In other real estate news:

  • The National League of Cities, helmed by mayors and city council members from around the U.S., announced the creation of a task force aimed at improving housing affordability and availability. The NLC’s Task Force on Housing will be led by the organization’s president and mayor of Gary, Indiana, Karen Freeman-Wilson, and chaired by Mayor Muriel Bowser of Washington, D.C. Made up of 18 elected officials from various locations, “the task force will develop a set of best and promising practices at the local level, as well as policy recommendations to federal and state governments,” according to an NLC press release.
  • Public pension funds, among the biggest players in the U.S. financial markets, are increasing their holdings in risky real estate projects in search of higher returns, The Wall Street Journal reported. Public pension funds invest retirement savings for employees working in federal, state and local agencies into the financial markets to grow as their workers age.
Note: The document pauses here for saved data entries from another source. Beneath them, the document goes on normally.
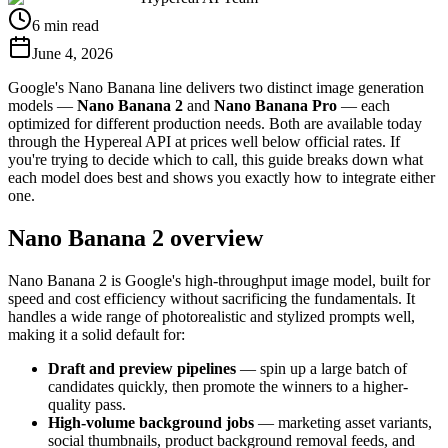
6 min read
June 4, 2026
Google's Nano Banana line delivers two distinct image generation
models —
Nano Banana 2
and
Nano Banana Pro
— each
optimized for different production needs. Both are available today
through the Hypereal API at prices well below official rates. If
you're trying to decide which to call, this guide breaks down what
each model does best and shows you exactly how to integrate either
one.
Nano Banana 2 overview
Nano Banana 2 is Google's high-throughput image model, built for
speed and cost efficiency without sacrificing the fundamentals. It
handles a wide range of photorealistic and stylized prompts well,
making it a solid default for:
Draft and preview pipelines
— spin up a large batch of
candidates quickly, then promote the winners to a higher-
quality pass.
High-volume background jobs
— marketing asset variants,
social thumbnails, product background removal feeds, and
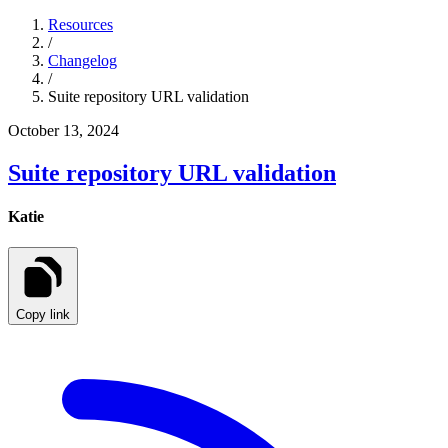
Resources
/
Changelog
/
Suite repository URL validation
October 13, 2024
Suite repository URL validation
Katie
Copy link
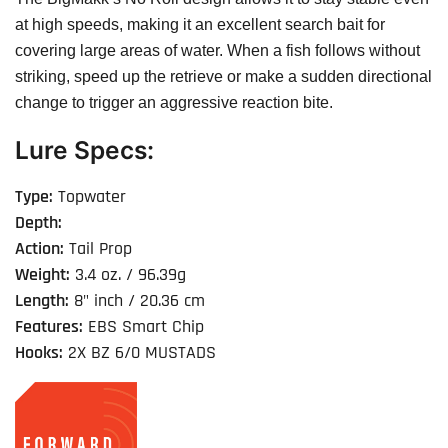
at high speeds, making it an excellent search bait for
covering large areas of water. When a fish follows without
striking, speed up the retrieve or make a sudden directional
change to trigger an aggressive reaction bite.
Lure Specs:
Type:
Topwater
Depth:
Action:
Tail Prop
Weight:
3.4 oz. / 96.39g
Length:
8" inch / 20.36 cm
Features:
EBS Smart Chip
Hooks:
2X BZ 6/0 MUSTADS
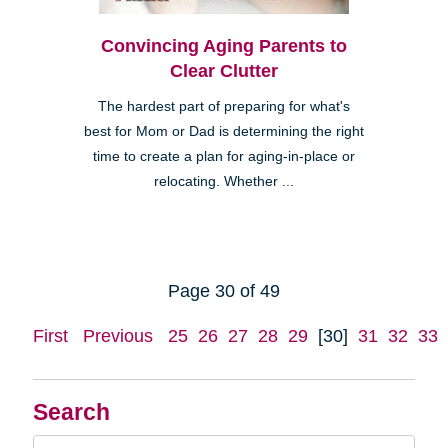
Convincing Aging Parents to
Clear Clutter
The hardest part of preparing for what's
best for Mom or Dad is determining the right
time to create a plan for aging-in-place or
relocating. Whether ...
Page 30 of 49
First
Previous
25
26
27
28
29
[30]
31
32
33
Search
Search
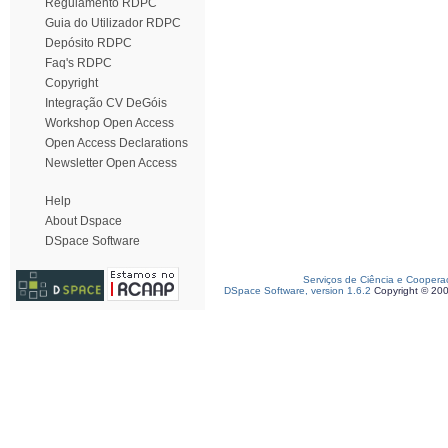
Regulamento RDPC
Guia do Utilizador RDPC
Depósito RDPC
Faq's RDPC
Copyright
Integração CV DeGóis
Workshop Open Access
Open Access Declarations
Newsletter Open Access
Help
About Dspace
DSpace Software
Serviços de Ciência e Coopera
DSpace Software, version 1.6.2
Copyright © 20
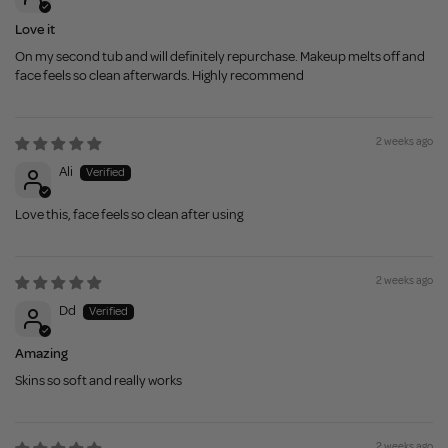
Love it
On my second tub and will definitely repurchase. Makeup melts off and
face feels so clean afterwards. Highly recommend
2 weeks ago
Ali
Love this, face feels so clean after using
2 weeks ago
Dd
Amazing
Skins so soft and really works
2 weeks ago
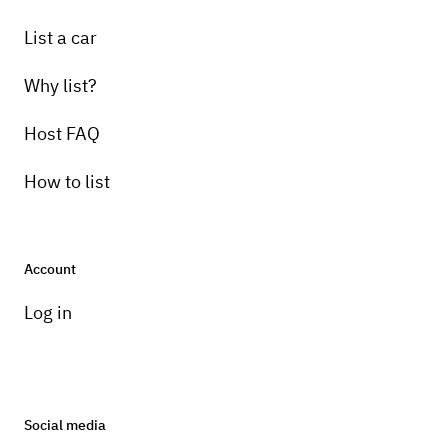
List a car
Why list?
Host FAQ
How to list
Account
Log in
Social media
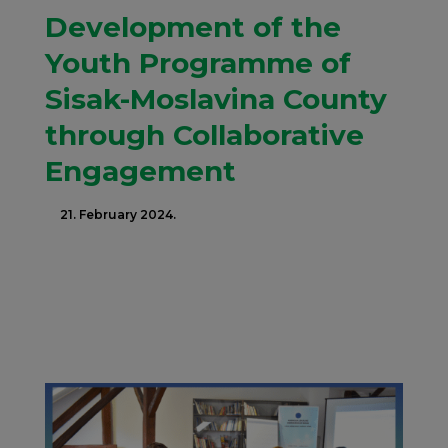
Development of the
Youth Programme of
Sisak-Moslavina County
through Collaborative
Engagement
21. February 2024.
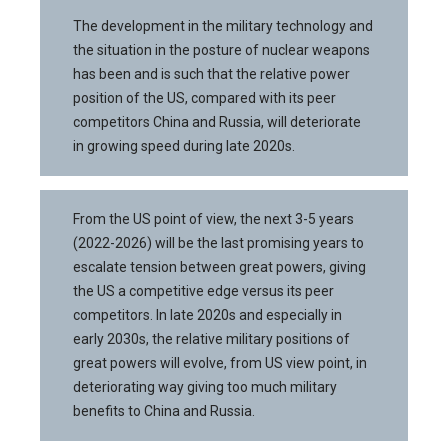
The development in the military technology and
the situation in the posture of nuclear weapons
has been and is such that the relative power
position of the US, compared with its peer
competitors China and Russia, will deteriorate
in growing speed during late 2020s.
From the US point of view, the next 3-5 years
(2022-2026) will be the last promising years to
escalate tension between great powers, giving
the US a competitive edge versus its peer
competitors. In late 2020s and especially in
early 2030s, the relative military positions of
great powers will evolve, from US view point, in
deteriorating way giving too much military
benefits to China and Russia.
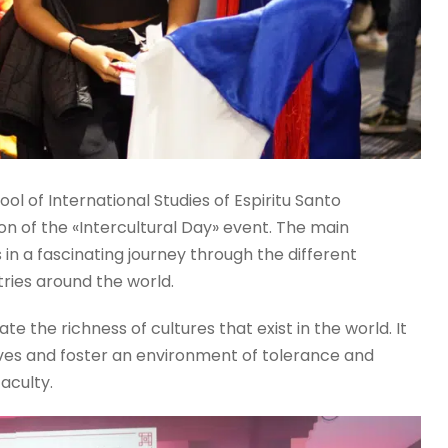
ool of International Studies of Espiritu Santo
on of the «Intercultural Day» event. The main
n a fascinating journey through the different
tries around the world.
te the richness of cultures that exist in the world. It
ves and foster an environment of tolerance and
faculty.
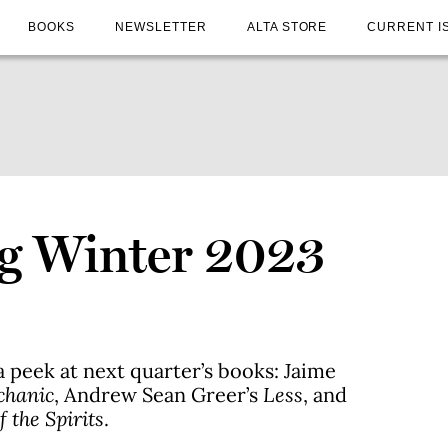
BOOKS
NEWSLETTER
ALTA STORE
CURRENT I
g Winter 2023
a peek at next quarter’s books: Jaime
chanic
, Andrew Sean Greer’s
Less
, and
 the Spirits
.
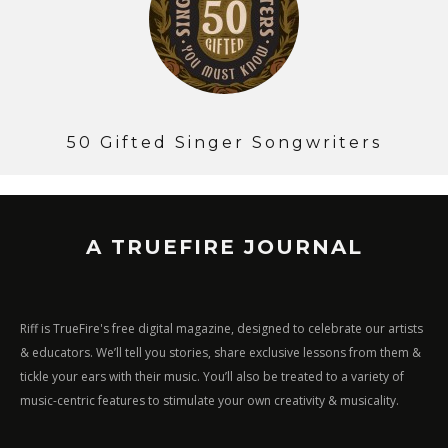
50 Gifted Singer Songwriters
A TRUEFIRE JOURNAL
Riff is TrueFire's free digital magazine, designed to celebrate our artists
& educators. We’ll tell you stories, share exclusive lessons from them &
tickle your ears with their music. You’ll also be treated to a variety of
music-centric features to stimulate your own creativity & musicality.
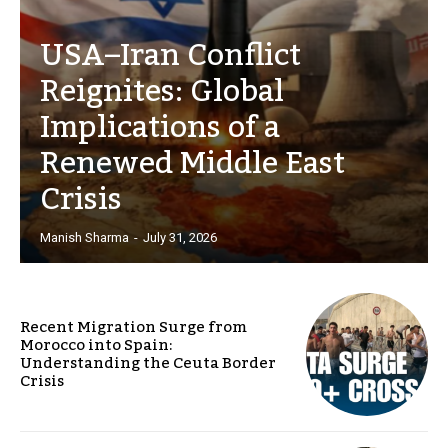
USA–Iran Conflict
Reignites: Global
Implications of a
Renewed Middle East
Crisis
Manish Sharma
-
July 31, 2026
Recent Migration Surge from
Morocco into Spain:
Understanding the Ceuta Border
Crisis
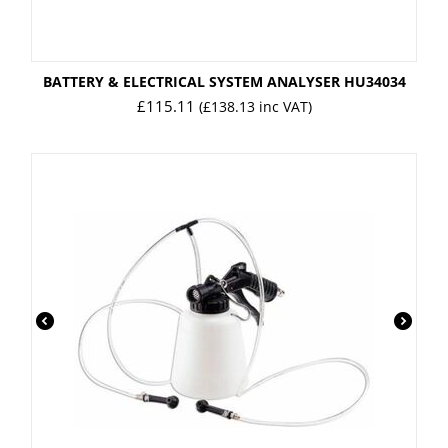
BATTERY & ELECTRICAL SYSTEM ANALYSER HU34034
£
115.11
(
£
138.13
inc VAT)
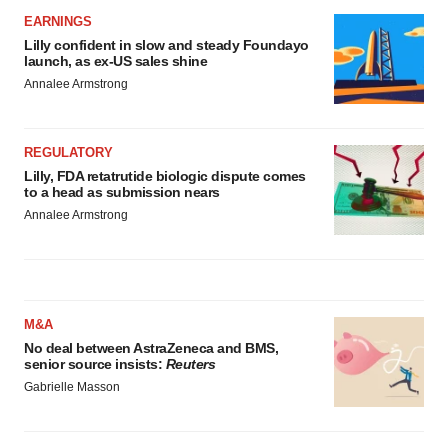
EARNINGS
Lilly confident in slow and steady Foundayo
launch, as ex-US sales shine
Annalee Armstrong
REGULATORY
Lilly, FDA retatrutide biologic dispute comes
to a head as submission nears
Annalee Armstrong
M&A
No deal between AstraZeneca and BMS,
senior source insists:
Reuters
Gabrielle Masson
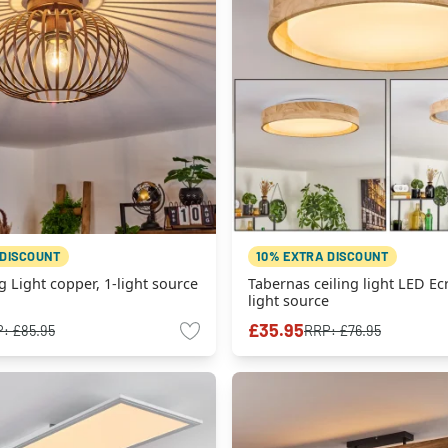
 DISCOUNT
10% EXTRA DISCOUNT
g Light copper, 1-light source
Tabernas ceiling light LED Ecr
light source
£35.95
P:
£85.95
RRP:
£76.95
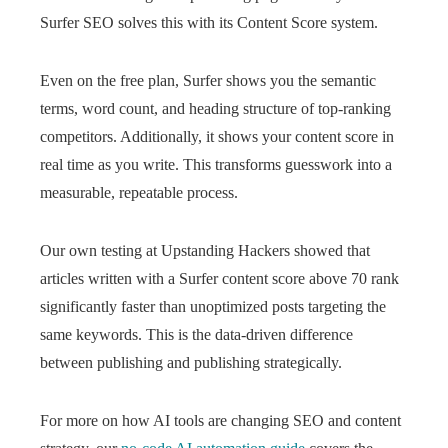
Surfer SEO solves this with its Content Score system.
Even on the free plan, Surfer shows you the semantic
terms, word count, and heading structure of top-ranking
competitors. Additionally, it shows your content score in
real time as you write. This transforms guesswork into a
measurable, repeatable process.
Our own testing at Upstanding Hackers showed that
articles written with a Surfer content score above 70 rank
significantly faster than unoptimized posts targeting the
same keywords. This is the data-driven difference
between publishing and publishing strategically.
For more on how AI tools are changing SEO and content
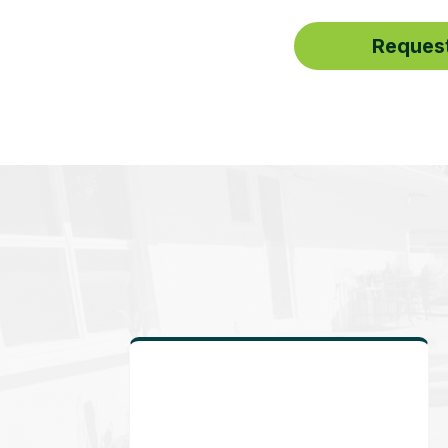
Request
But several major pension funds have come under pressure in recent years as greater numbers of workers enter retirement and the funds’ guaranteed benefits have not materialized. Part of this is due to the funds’ obligations to invest only in relatively “safe” financial assets which do not generate the returns promised to employees. Therefore, the WSJ reported, public pensions have collectively invested around $135 billion in so-called “opportunistic” real estate projects that could provide high returns but carry a high risk of loss. Some of these riskier investments now being pursued by public pensions include residential and commercial new construction, or extensive remodeling projects of large buildings like office towers. Analysts fear the investments could trigger a repeat of the financial crisis a decade ago, when public pension funds saw trillions of dollars invested in real estate vanish.
  • Department of Housing and Urban Development Secretary Ben Carson continues to come under fire amid new findings that health and safety violations are increasing within federally subsidized housing units nationwide. NBC News reported Nov. 14 that more than 1,000 of the nearly 28,000 residential properties subsidized by HUD have failed health and safety inspections in the last two years. That failure rate is around 30 percent higher than the figure reported in 2016, before Carson assumed office. Issues cited in the publicly available data as well as internal documents obtained by NBC via a Freedom of Information Act request include reports of hazardous black mold, exposed electrical wires, insect infestations and others deemed “life-threatening” by HUD inspectors. In some cases, the issues took months to resolve or still haven’t been fully addressed, even as many of the buildings remain occupied, NBC reported.